High-Definition Leaders for High-Definition Churches

High-Definition Leaders for High-Definition Churches December 16, 2015

Screen Shot 2015-12-13 at 2.47.36 PMThe challenge of this decade and the next can be reduced to one question: Will your church become high-definition or will it remain mono-cultural? The challenge to become multi-ethnic churches requires multi-ethnic leaders, or what Derwin Gray calls The High-Definition Leader. I totally agree with him, and I wonder how many see the problem and want to be part of the solution? [This is one of the Jesus Creed Books of the Year.]

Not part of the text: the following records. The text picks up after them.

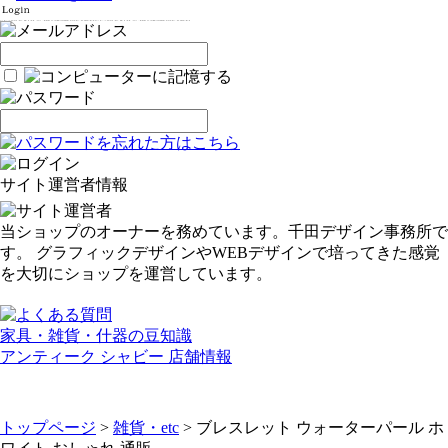
サイト運営者情報
当ショップのオーナーを務めています。千田デザイン事務所で
す。 グラフィックデザインやWEBデザインで培ってきた感覚
を大切にショップを運営しています。
家具・雑貨・什器の豆知識
アンティーク シャビー 店舗情報
トップページ
>
雑貨・etc
> ブレスレット ウォーターパール ホ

I have only one question: How diverse is your church? (Or, How diverse is your love for others?) One of the most gospel-drenched measures of “success” in a church is making the invisible visible, or putting on display the reality of demographic diversity by finding demographic unity in the church.

This fact in the Bible remains solid: the final kingdom of God will be an exhibition of a high-definition reality. God’s people is not restricted by race, by ethnicity, by economic status or by educational achievements. The final kingdom of God is for all and will be a magnificent display of the reach of God’s graces.

In 1960, the population of the United States was 85 percent white; by 2060, it will be only 43 percent.2 The face of America is no longer just black and white, like those old televisions from back in the day. America is in high definition now, filled with different colored people. America is now a beautiful mosaic that includes Asian and Latino brothers and sisters.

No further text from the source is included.